Abstract:
Buber’s philosophy of dialogue has won him worldwide recognition that insures him a place among the great philosophers of our time. He succeeded in elucidating the structural aspect of the fundamental human situation particularly in his work entitled I and Thou. In this work., Buber discusses the philosophy of intersubjectivity which he strongly believes can rescue us from either the impasse of an individualism which considers the individual solely in reference to
-him/herself or:the other impasse of a collectivism which has eyes only for society.
These are indeed but complementary expressions of a single state of affairs, a humanity uprooted that no longer feels at home in the cosmos, understood as the harmonious totality of the universe, and that has moreover, seen the circumscribed communities such as the family, of which everyone used to feel him/herself a member, collapse. It is in this perspective that we have decided to consider Martin Bubers dialogical thought as the basis for an authentic dialogue among different religions which can become fruitful if and only if the stakeholders relate as I and Thou but not as I and It.

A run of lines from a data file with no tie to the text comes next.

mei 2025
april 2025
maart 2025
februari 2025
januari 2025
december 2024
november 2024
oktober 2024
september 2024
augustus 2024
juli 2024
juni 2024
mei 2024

This paper is an attempt to discuss the views that Martin Buber set forth to discuss in his book, I and Thou, particularly his views of the self and the relationship between persons and persons, and persons and things, which he calls a dialogic approach' and to point out that this dialogical approach can form the basis for a true dialogue among different faiths especially with regard to his idea that the realm of the interhuman goes far beyond that of sympathy.